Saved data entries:
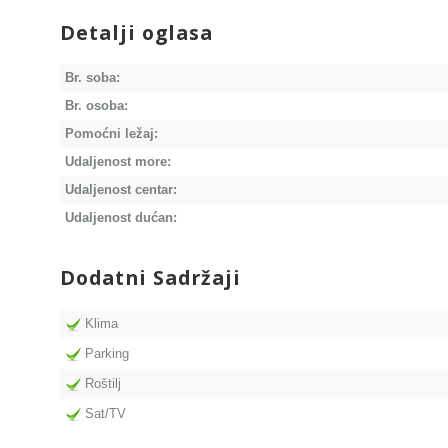
Detalji oglasa
Br. soba:
Br. osoba:
Pomoćni ležaj:
Udaljenost more:
Udaljenost centar:
Udaljenost dućan:
Dodatni Sadržaji
Klima
Parking
Roštilj
Sat/TV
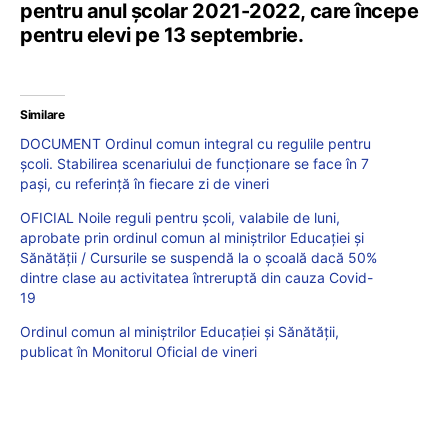
pentru anul școlar 2021-2022, care începe
pentru elevi pe 13 septembrie.
Similare
DOCUMENT Ordinul comun integral cu regulile pentru
școli. Stabilirea scenariului de funcționare se face în 7
pași, cu referință în fiecare zi de vineri
OFICIAL Noile reguli pentru școli, valabile de luni,
aprobate prin ordinul comun al miniștrilor Educației și
Sănătății / Cursurile se suspendă la o școală dacă 50%
dintre clase au activitatea întreruptă din cauza Covid-
19
Ordinul comun al miniștrilor Educației și Sănătății,
publicat în Monitorul Oficial de vineri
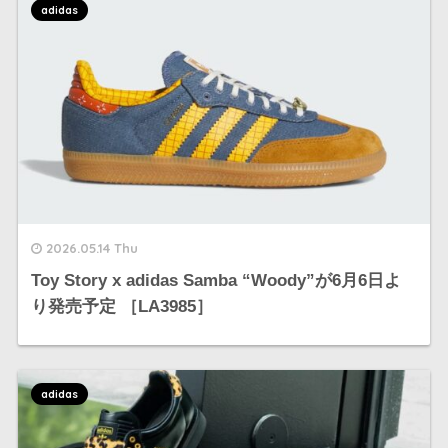
adidas
2026.05.14 Thu
Toy Story x adidas Samba “Woody”が6月6日よ
り発売予定 ［LA3985］
adidas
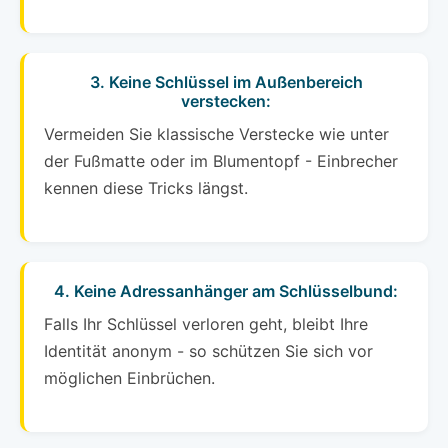
3. Keine Schlüssel im Außenbereich
verstecken:
Vermeiden Sie klassische Verstecke wie unter
der Fußmatte oder im Blumentopf - Einbrecher
kennen diese Tricks längst.
4. Keine Adressanhänger am Schlüsselbund:
Falls Ihr Schlüssel verloren geht, bleibt Ihre
Identität anonym - so schützen Sie sich vor
möglichen Einbrüchen.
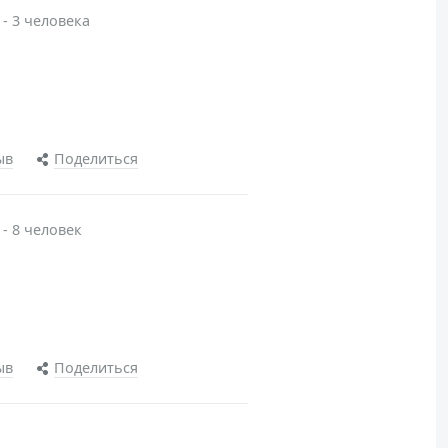
 - 3 человека
ыв
Поделиться
 - 8 человек
ыв
Поделиться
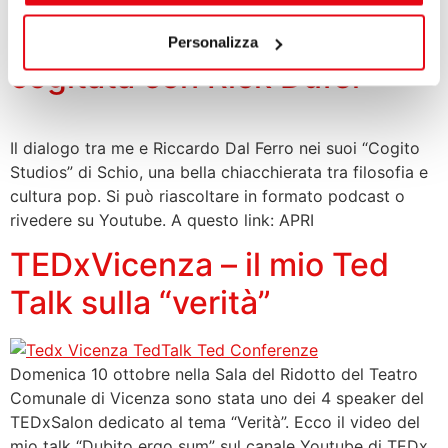
DAILY COGITO – la mia
Personalizza
cogitata con Rick Dufer
Il dialogo tra me e Riccardo Dal Ferro nei suoi “Cogito
Studios” di Schio, una bella chiacchierata tra filosofia e
cultura pop. Si può riascoltare in formato podcast o
rivedere su Youtube. A questo link: APRI
TEDxVicenza – il mio Ted
Talk sulla “verità”
Domenica 10 ottobre nella Sala del Ridotto del Teatro
Comunale di Vicenza sono stata uno dei 4 speaker del
TEDxSalon dedicato al tema “Verità”. Ecco il video del
mio talk “Dubito ergo sum” sul canale Youtube di TEDx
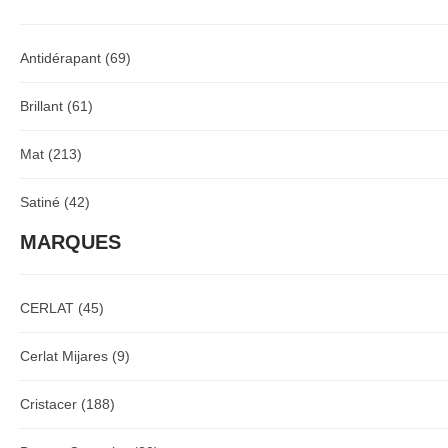
Antidérapant
(69)
Brillant
(61)
Mat
(213)
Satiné
(42)
MARQUES
CERLAT
(45)
Cerlat Mijares
(9)
Cristacer
(188)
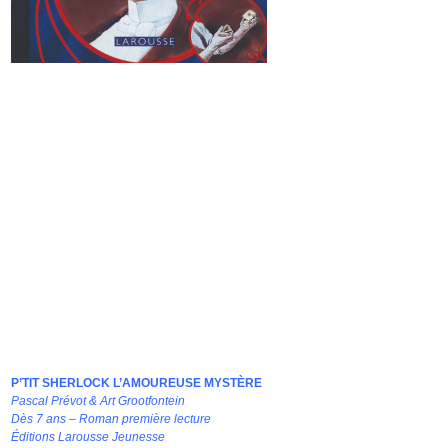
P’TIT SHERLOCK L’AMOUREUSE MYSTÈRE
Pascal Prévot & Art Grootfontein
Dès 7 ans – Roman première lecture
Éditions Larousse Jeunesse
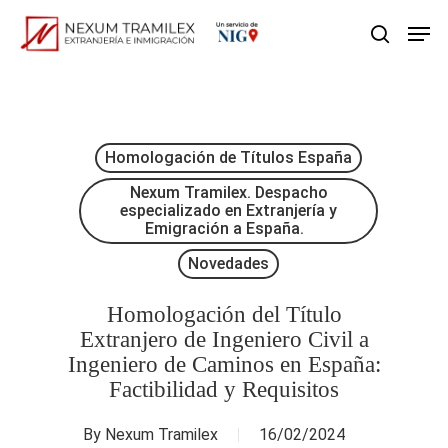
Skip
Men
search
to
main
content
Homologación de Títulos España
Nexum Tramilex. Despacho
especializado en Extranjería y
Emigración a España.
Novedades
Homologación del Título
Extranjero de Ingeniero Civil a
Ingeniero de Caminos en España:
Factibilidad y Requisitos
By
Nexum Tramilex
16/02/2024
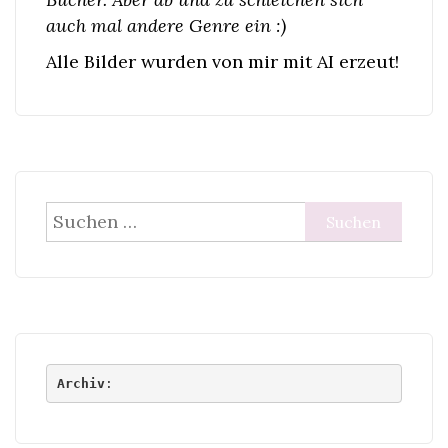
auch mal andere Genre ein :)
Alle Bilder wurden von mir mit AI erzeut!
Suchen
nach:
Archiv
:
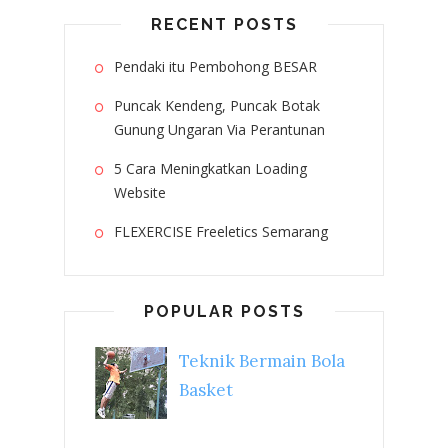
RECENT POSTS
Pendaki itu Pembohong BESAR
Puncak Kendeng, Puncak Botak
Gunung Ungaran Via Perantunan
5 Cara Meningkatkan Loading
Website
FLEXERCISE Freeletics Semarang
POPULAR POSTS
Teknik Bermain Bola
Basket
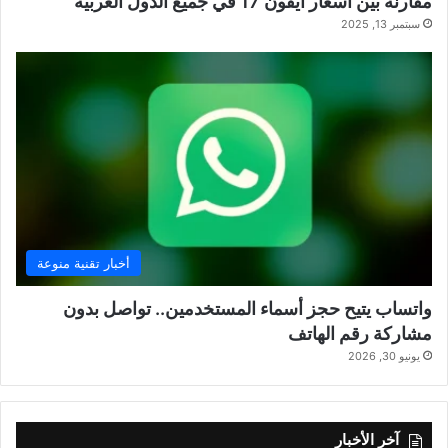
مقارنة بين أسعار آيفون 17 في جميع الدول العربية
سبتمبر 13, 2025
أخبار تقنية منوعة
واتساب يتيح حجز أسماء المستخدمين.. تواصل بدون
مشاركة رقم الهاتف
يونيو 30, 2026
آخر الأخبار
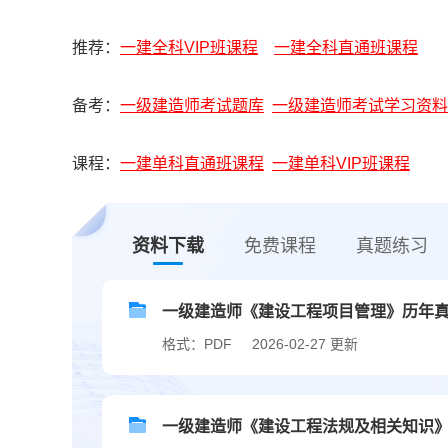
推荐：
一建全科VIP班课程
一建全科直通班课程
备考：
一级建造师考试题库
一级建造师考试学习资料
课程：
一建单科直通班课程
一建单科VIP班课程
资料下载
免费课程
真题练习
一级建造师《建设工程项目管理》历年真题及
格式：PDF
2026-02-27 更新
一级建造师《建设工程法规及相关知识》历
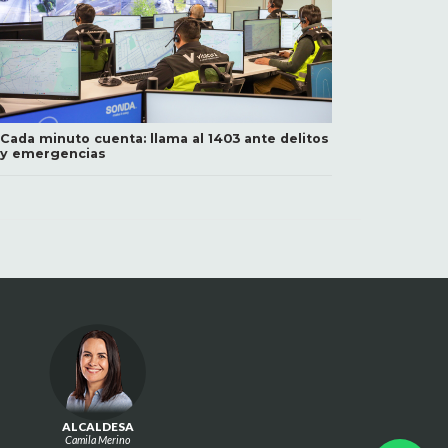
Cada minuto cuenta: llama al 1403 ante delitos
y emergencias
ALCALDESA
Camila Merino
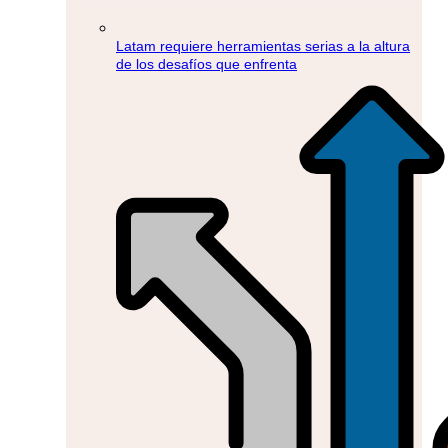
Latam requiere herramientas serias a la altura
de los desafíos que enfrenta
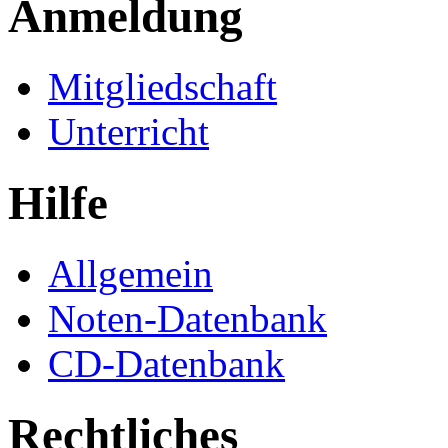
Anmeldung
Mitgliedschaft
Unterricht
Hilfe
Allgemein
Noten-Datenbank
CD-Datenbank
Rechtliches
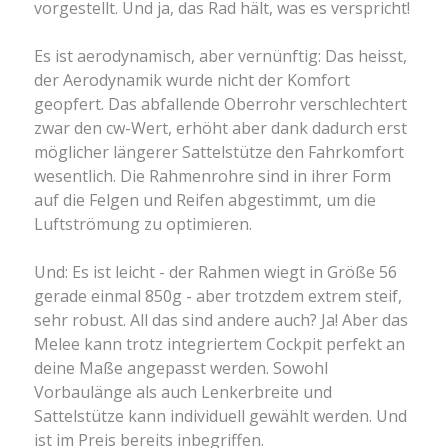
vorgestellt. Und ja, das Rad hält, was es verspricht!
Es ist aerodynamisch, aber vernünftig: Das heisst,
der Aerodynamik wurde nicht der Komfort
geopfert. Das abfallende Oberrohr verschlechtert
zwar den cw-Wert, erhöht aber dank dadurch erst
möglicher längerer Sattelstütze den Fahrkomfort
wesentlich. Die Rahmenrohre sind in ihrer Form
auf die Felgen und Reifen abgestimmt, um die
Luftströmung zu optimieren.
Und: Es ist leicht - der Rahmen wiegt in Größe 56
gerade einmal 850g - aber trotzdem extrem steif,
sehr robust. All das sind andere auch? Ja! Aber das
Melee kann trotz integriertem Cockpit perfekt an
deine Maße angepasst werden. Sowohl
Vorbaulänge als auch Lenkerbreite und
Sattelstütze kann individuell gewählt werden. Und
ist im Preis bereits inbegriffen.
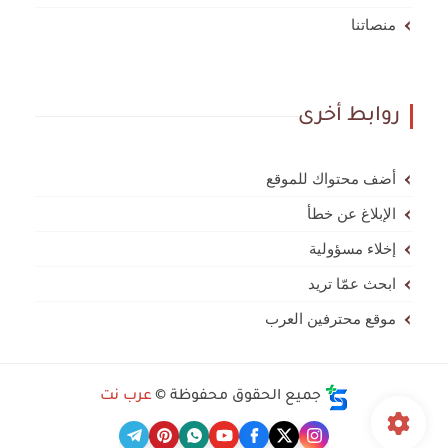
منصاتنا
روابط أخرى
أضف محتواك للموقع
الإبلاغ عن خطأ
إخلاء مسؤولية
ابحث عمّا تريد
موقع محترفين العرب
جميع الحقوق محفوظة ©
عرب نت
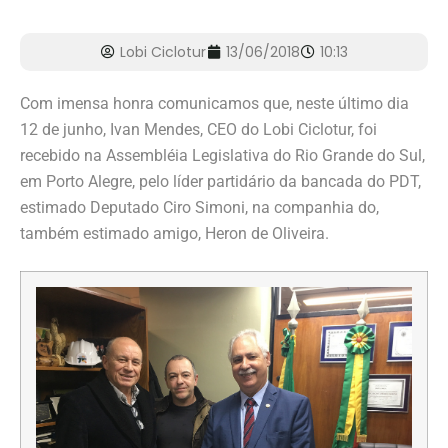
Lobi Ciclotur
13/06/2018
10:13
Com imensa honra comunicamos que, neste último dia
12 de junho, Ivan Mendes, CEO do Lobi Ciclotur, foi
recebido na Assembléia Legislativa do Rio Grande do Sul,
em Porto Alegre, pelo líder partidário da bancada do PDT,
estimado Deputado Ciro Simoni, na companhia do,
também estimado amigo, Heron de Oliveira.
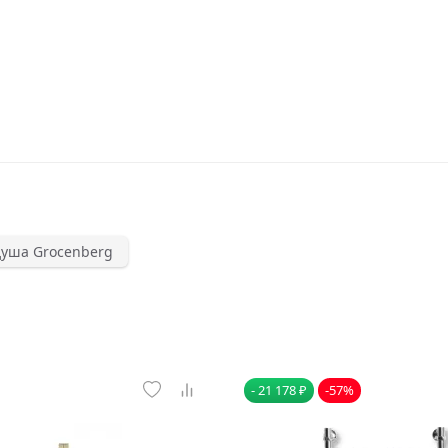
душа Grocenberg
- 21 178 ₽
-57%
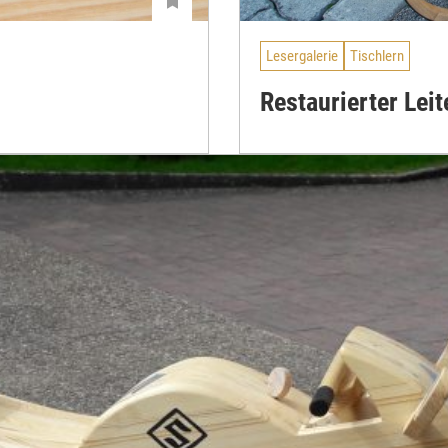
Lesergalerie
Tischlern
Restaurierter Lei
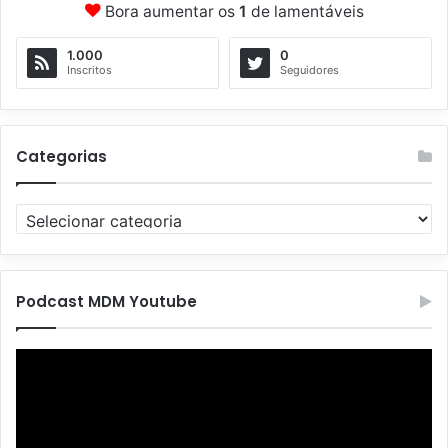
Bora aumentar os
1
de lamentáveis
1.000
0
Inscritos
Seguidores
Categorias
C
a
t
e
g
Podcast MDM Youtube
o
r
Tocador
i
de
a
vídeo
s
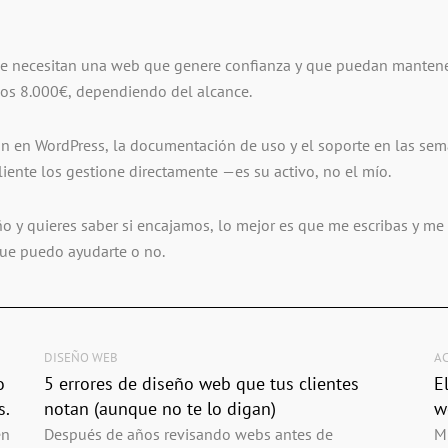
e necesitan una web que genere confianza y que puedan mantener
los 8.000€, dependiendo del alcance.
n en WordPress, la documentación de uso y el soporte en las sema
liente los gestione directamente —es su activo, no el mío.
o y quieres saber si encajamos, lo mejor es que me escribas y me 
o que puedo ayudarte o no.
DISEÑO WEB
A
o
5 errores de diseño web que tus clientes
E
s.
notan (aunque no te lo digan)
w
en
Después de años revisando webs antes de
Mi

*Task item*
Repeat the records above exactly. Pictures do not belong in the copy.

*Final answer*
Detalji oglasa
Br. soba:
Br. osoba:
Pomoćni ležaj:
Udaljenost more:
Udaljenost centar:
Udaljenost dućan:
Dodatni Sadržaji
Klima
Parking
Roštilj
Sat/TV
pentru anul școlar 2021-2022, care începe
pentru elevi pe 13 septembrie.
Similare
DOCUMENT Ordinul comun integral cu regulile pentru
școli. Stabilirea scenariului de funcționare se face în 7
pași, cu referință în fiecare zi de vineri
OFICIAL Noile reguli pentru școli, valabile de luni,
aprobate prin ordinul comun al miniștrilor Educației și
Sănătății / Cursurile se suspendă la o școală dacă 50%
dintre clase au activitatea întreruptă din cauza Covid-
19
Ordinul comun al miniștrilor Educației și Sănătății,
publicat în Monitorul Oficial de vineri
adidas
2026.05.14 Thu
Toy Story x adidas Samba “Woody”が6月6日よ
り発売予定 ［LA3985］
adidas
3. Keine Schlüssel im Außenbereich
verstecken:
Vermeiden Sie klassische Verstecke wie unter
der Fußmatte oder im Blumentopf - Einbrecher
kennen diese Tricks längst.
4. Keine Adressanhänger am Schlüsselbund:
Falls Ihr Schlüssel verloren geht, bleibt Ihre
Identität anonym - so schützen Sie sich vor
möglichen Einbrüchen.
 - 3 человека
ыв
Поделиться
 - 8 человек
ыв
Поделиться
DAILY COGITO – la mia
Personalizza
cogitata con Rick Dufer
Il dialogo tra me e Riccardo Dal Ferro nei suoi “Cogito
Studios” di Schio, una bella chiacchierata tra filosofia e
cultura pop. Si può riascoltare in formato podcast o
rivedere su Youtube. A questo link: APRI
TEDxVicenza – il mio Ted
Talk sulla “verità”
Domenica 10 ottobre nella Sala del Ridotto del Teatro
Comunale di Vicenza sono stata uno dei 4 speaker del
TEDxSalon dedicato al tema “Verità”. Ecco il video del
mio talk “Dubito ergo sum” sul canale Youtube di TEDx
Antidérapant
(69)
Brillant
(61)
Mat
(213)
Satiné
(42)
MARQUES
CERLAT
(45)
Cerlat Mijares
(9)
Cristacer
(188)
P’TIT SHERLOCK L’AMOUREUSE MYSTÈRE
Pascal Prévot & Art Grootfontein
Dès 7 ans – Roman première lecture
Éditions Larousse Jeunesse
Skip
Men
search
to
main
content
Homologación de Títulos España
Nexum Tramilex. Despacho
especializado en Extranjería y
Emigración a España.
Novedades
Homologación del Título
Extranjero de Ingeniero Civil a
Ingeniero de Caminos en España:
Factibilidad y Requisitos
By
Nexum Tramilex
16/02/2024
auch mal andere Genre ein :)
Alle Bilder wurden von mir mit AI erzeut!
Suchen
nach:
Archiv
:
RECENT POSTS
Pendaki itu Pembohong BESAR
Puncak Kendeng, Puncak Botak
Gunung Ungaran Via Perantunan
5 Cara Meningkatkan Loading
Website
FLEXERCISE Freeletics Semarang
POPULAR POSTS
Teknik Bermain Bola
Basket
مقارنة بين أسعار آيفون 17 في جميع الدول العربية
سبتمبر 13, 2025
أخبار تقنية منوعة
واتساب يتيح حجز أسماء المستخدمين.. تواصل بدون
مشاركة رقم الهاتف
يونيو 30, 2026
آخر الأخبار
推荐：
一建全科VIP班课程
一建全科直通班课程
备考：
一级建造师考试题库
一级建造师考试学习资料
课程：
一建单科直通班课程
一建单科VIP班课程
资料下载
免费课程
真题练习
一级建造师《建设工程项目管理》历年真题及
格式：PDF
2026-02-27 更新
一级建造师《建设工程法规及相关知识》历
Cada minuto cuenta: llama al 1403 ante delitos
y emergencias
ALCALDESA
Camila Merino
Latam requiere herramientas serias a la altura
de los desafíos que enfrenta
Anmeldung
Mitgliedschaft
Unterricht
Hilfe
Allgemein
Noten-Datenbank
CD-Datenbank
Rechtliches
vorgestellt. Und ja, das Rad hält, was es verspricht!
Es ist aerodynamisch, aber vernünftig: Das heisst,
der Aerodynamik wurde nicht der Komfort
geopfert. Das abfallende Oberrohr verschlechtert
zwar den cw-Wert, erhöht aber dank dadurch erst
möglicher längerer Sattelstütze den Fahrkomfort
wesentlich. Die Rahmenrohre sind in ihrer Form
auf die Felgen und Reifen abgestimmt, um die
Luftströmung zu optimieren.
Und: Es ist leicht - der Rahmen wiegt in Größe 56
gerade einmal 850g - aber trotzdem extrem steif,
sehr robust. All das sind andere auch? Ja! Aber das
Melee kann trotz integriertem Cockpit perfekt an
deine Maße angepasst werden. Sowohl
Vorbaulänge als auch Lenkerbreite und
Sattelstütze kann individuell gewählt werden. Und
ist im Preis bereits inbegriffen.
منصاتنا
روابط أخرى
أضف محتواك للموقع
الإبلاغ عن خطأ
إخلاء مسؤولية
ابحث عمّا تريد
موقع محترفين العرب
جميع الحقوق محفوظة ©
عرب نت
Lobi Ciclotur
13/06/2018
10:13
Com imensa honra comunicamos que, neste último dia
12 de junho, Ivan Mendes, CEO do Lobi Ciclotur, foi
recebido na Assembléia Legislativa do Rio Grande do Sul,
em Porto Alegre, pelo líder partidário da bancada do PDT,
estimado Deputado Ciro Simoni, na companhia do,
também estimado amigo, Heron de Oliveira.
душа Grocenberg
- 21 178 ₽
-57%
Lesergalerie
Tischlern
Restaurierter Lei
Bora aumentar os
1
de lamentáveis
1.000
0
Inscritos
Seguidores
Categorias
C
a
t
e
g
Podcast MDM Youtube
o
r
Tocador
i
de
a
vídeo
s
e necesitan una web que genere confianza y que puedan mantener
los 8.000€, dependiendo del alcance.
n en WordPress, la documentación de uso y el soporte en las sema
liente los gestione directamente —es su activo, no el mío.
o y quieres saber si encajamos, lo mejor es que me escribas y me 
o que puedo ayudarte o no.
DISEÑO WEB
A
o
5 errores de diseño web que tus clientes
E
s.
notan (aunque no te lo digan)
w
en
Después de años revisando webs antes de
Mi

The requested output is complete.